Ma come nascono le sfacciate? Con un restyling verbo-visivo, con il collage, con il ritrovamento del corpo prismatico dell’artista. Sono volti ricavati da opere precedenti che hanno perso la faccia primigenia. Quella “faccia” è stata tagliuzzata, spezzettata, ricomposta e rimessa a posto con nuove connotazioni. Le sfacciate sono sia astratte sia figurative, i volti inglobano la città, il Central Park, le strade, il traffico, le parole stampate, le Twin Towers, Drella e ci sono persino Marilyn e una sciamana, che apre la Via, con il suo potere arcaico profondo radicato nella terra.

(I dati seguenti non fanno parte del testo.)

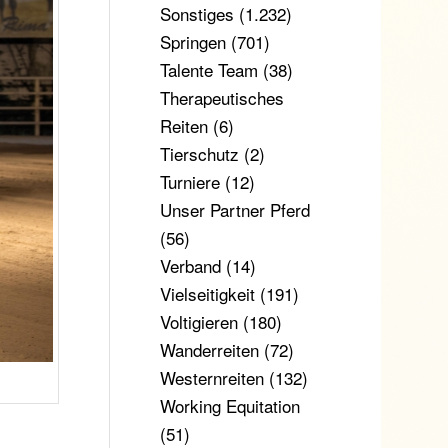
Sonstiges
(1.232)
Springen
(701)
Talente Team
(38)
Therapeutisches
Reiten
(6)
Tierschutz
(2)
Turniere
(12)
Unser Partner Pferd
(56)
Verband
(14)
Vielseitigkeit
(191)
Voltigieren
(180)
Wanderreiten
(72)
Westernreiten
(132)
Working Equitation
(51)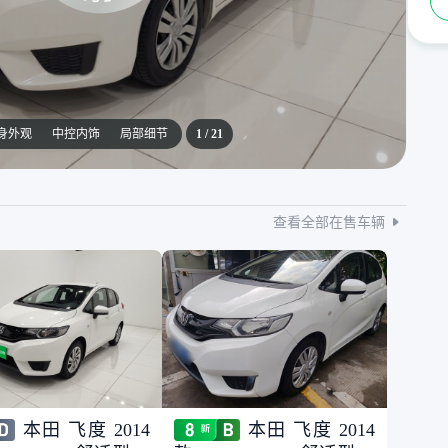
身外观
中控内饰
局部细节
1
/
21
查看全部在售车辆
本田 飞度 2014
本田 飞度 2014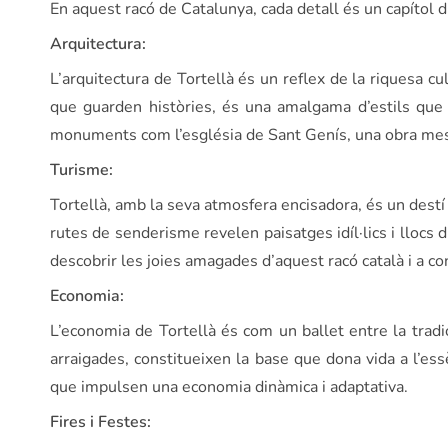
En aquest racó de Catalunya, cada detall és un capítol d
Arquitectura:
L’arquitectura de Tortellà és un reflex de la riquesa cul
que guarden històries, és una amalgama d’estils que 
monuments com l’església de Sant Genís, una obra mestr
Turisme:
Tortellà, amb la seva atmosfera encisadora, és un destí t
rutes de senderisme revelen paisatges idíl·lics i llocs 
descobrir les joies amagades d’aquest racó català i a co
Economia:
L’economia de Tortellà és com un ballet entre la tradic
arraigades, constitueixen la base que dona vida a l’es
que impulsen una economia dinàmica i adaptativa.
Fires i Festes: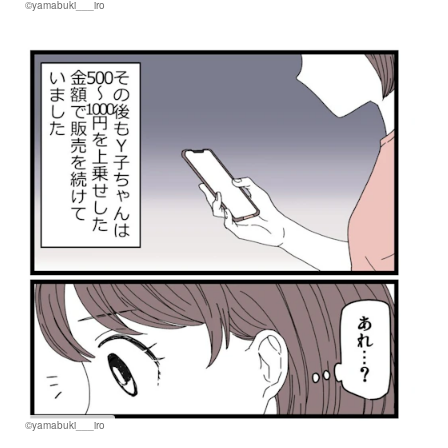
©yamabuki___iro
©yamabuki___iro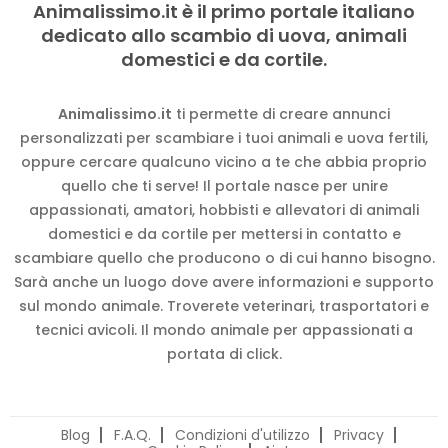
Animalissimo.it è il primo portale italiano
dedicato allo scambio di uova, animali
domestici e da cortile.
Animalissimo.it
ti permette di creare annunci
personalizzati per scambiare i tuoi animali e uova fertili,
oppure cercare qualcuno vicino a te che abbia proprio
quello che ti serve! Il portale nasce per unire
appassionati, amatori, hobbisti e allevatori di animali
domestici e da cortile per mettersi in contatto e
scambiare quello che producono o di cui hanno bisogno.
Sarà anche un luogo dove avere informazioni e supporto
sul mondo animale. Troverete veterinari, trasportatori e
tecnici avicoli. Il mondo animale per appassionati a
portata di click.
Blog
F.A.Q.
Condizioni d'utilizzo
Privacy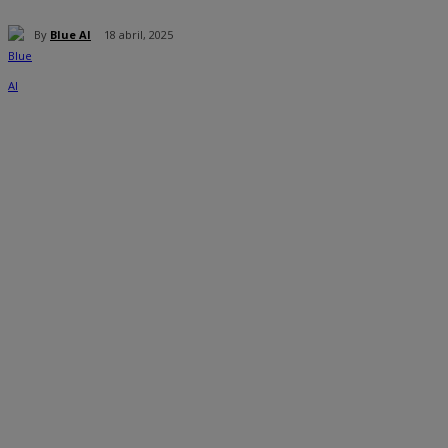
By
Blue AI
18 abril, 2025
Cuota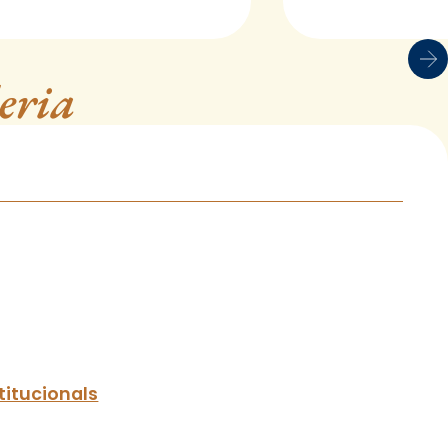
eria
titucionals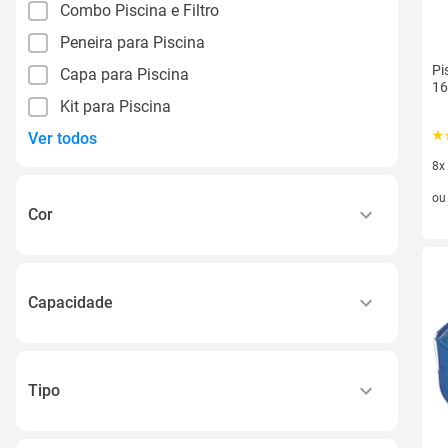
Combo Piscina e Filtro
Peneira para Piscina
Pi
Capa para Piscina
16
Kit para Piscina
Ver todos
8x
8 v
o
Cor
Azul
Cinza
Capacidade
400 L
1000 L
Tipo
1500 L
Estruturado
2000 L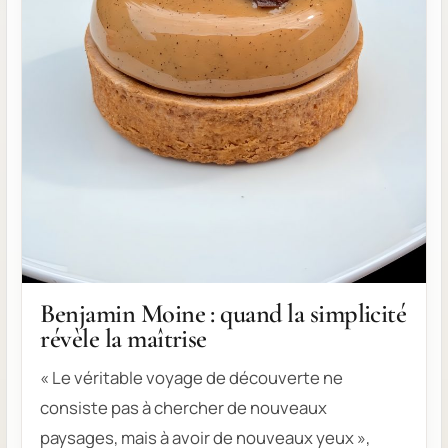
Benjamin Moine : quand la simplicité
révèle la maîtrise
« Le véritable voyage de découverte ne
consiste pas à chercher de nouveaux
paysages, mais à avoir de nouveaux yeux »,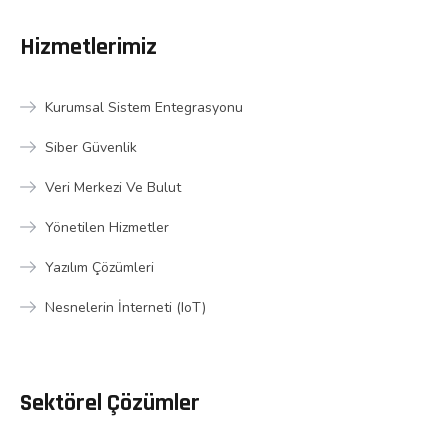
Hizmetlerimiz
Kurumsal Sistem Entegrasyonu
Siber Güvenlik
Veri Merkezi Ve Bulut
Yönetilen Hizmetler
Yazılım Çözümleri
Nesnelerin İnterneti (IoT)
Sektörel Çözümler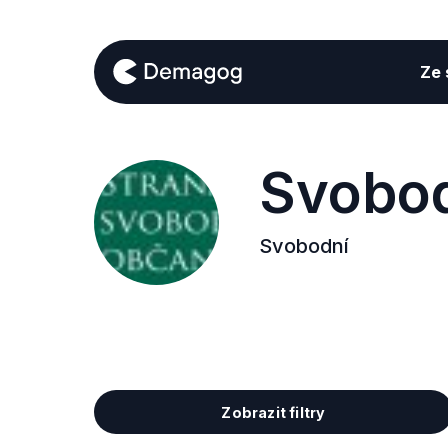
Ze s
Svobo
Svobodní
Zobrazit filtry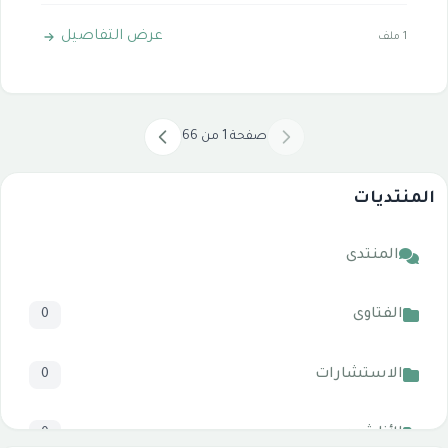
عرض التفاصيل
1 ملف
صفحة 1 من 66
المنتديات
المنتدى
الفتاوى
0
الاستشارات
0
الأناشيد
0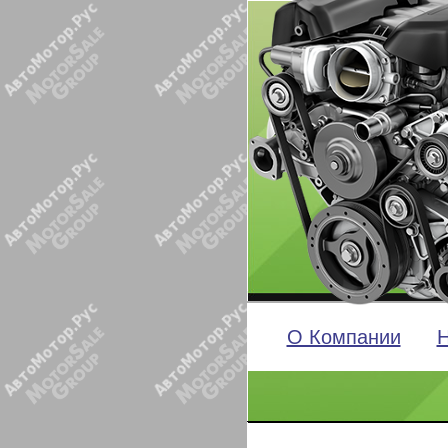
О Компании
Н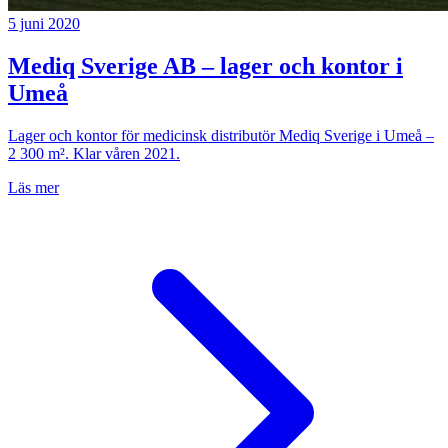
5 juni 2020
Mediq Sverige AB – lager och kontor i
Umeå
Lager och kontor för medicinsk distributör Mediq Sverige i Umeå –
2 300 m². Klar våren 2021.
Läs mer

I volti hanno la pelle intelligibile ma impenetrabile. Non potete catalogarle. Le espressioni e i colori indicano alternativamente angoscia, paura, staticità, riso, seduzione, perdita, mistero. Ogni donna è tutte le altre, e tutte le donne compongono l’autoritratto di Nicoletta. Un quotidiano sforbiciato alla maniera dada diventa una chioma bionda, un volto che ride moltiplicato come in uno specchio è la pelle di una di loro, i fiori che sbocciano come in una carta da parati decorano capelli, vestiti e colletti. Niente è stato buttato, tutto è stato riciclato nel nuovo tempo. Il tal modo, Veronesi ha creato un cortocircuito, irriverente e gioioso, in armonia con le leggi di natura. Gli stati d’animo sono “stati generali” che affiorano in ciascuno di noi. Siamo dunque un esperimento vivente nella foresta delle personalità? “Le Sfacciate” hanno dipendenza reciproca, sono tutte la stessa carne e manifestano il concetto dell’Uno Cosmico: nessuna separazione nel mondo fisico. Con vigore e decisione camminano nella loro nuova pelle, tra risate, ricordi, malinconie e intemperanze. E fluttuano nello sgomento di questo nostro strano tempo, lontano da quelle mille luci di New York dalle quali si avverte però provenire una musica, una foto, un’istanza di irreprimibile ribellione.